This is a tried and true but flexible recipe that is great for using up leftover bits that usually end up in the compost (like beet greens) or other greens (such as buckwheat) that are a little past their prime. Since you will be cooking the greens it is not a big deal if they are a little sad and wilty.
Its not much of a looker but this is comfort food at its finest.
- about 2 T neutral oil such as vegetable or olive (or 4 slices of bacon chopped)
- 1 large onion chopped fine
- about 4 cups beet greens, kale, buckwheat shoots (about 8oz) etc
- 1.5 T honey (or about 3 T white sugar)
- 3 T vinegar such as Balsamic or apple cider
- Fry chopped onion in oil (use enough to cover the bottom of your frying pan) or throw bacon and onion in together (without any additional oil) and fry over medium heat until onions are clear and cooked through and the bacon is crispy.
- Add greens. Be sure to cut the buckwheat shoots small as they like to tangle in an ugly way if you don’t. If you are using kale cut it into bite sized squares.

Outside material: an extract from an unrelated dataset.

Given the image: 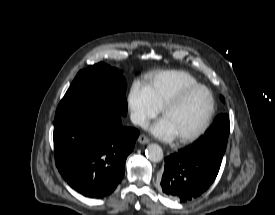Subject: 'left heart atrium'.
<instances>
[{"label":"left heart atrium","mask_w":275,"mask_h":215,"mask_svg":"<svg viewBox=\"0 0 275 215\" xmlns=\"http://www.w3.org/2000/svg\"><path fill=\"white\" fill-rule=\"evenodd\" d=\"M151 132L155 136L165 140H170L176 136L173 128L165 118L155 123L151 127Z\"/></svg>","instance_id":"39dd6f15"}]
</instances>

Beet greens are softer so you can safely chop them a little larger than the kale-but be warned-big pieces make for messy eating.
- Cook the greens until they are all soft and the water has all boiled off.
- Add honey and vinegar (while the pan is still over heat) and stir thoroughly so the honey dissolves completely.
- Leave pan on heat for an additional 3-5 minutes allowing the vinegar to reduce but stir regularly so the honey doesn’t burn.
- Remove from heat and serve.
- This recipe isn’t one where you must measure everything carefully. Just eye ball the ingredients and give it a taste.
- If you like a strong vinegar flavour go easy on the honey and consider draining the greens so your vinegar doesn’t dilute at all. I would recommend just cooking the greens until ALL their water boils off since that is less work and dishes ;).
- These greens will cook down A LOT so fill the frying pan right up!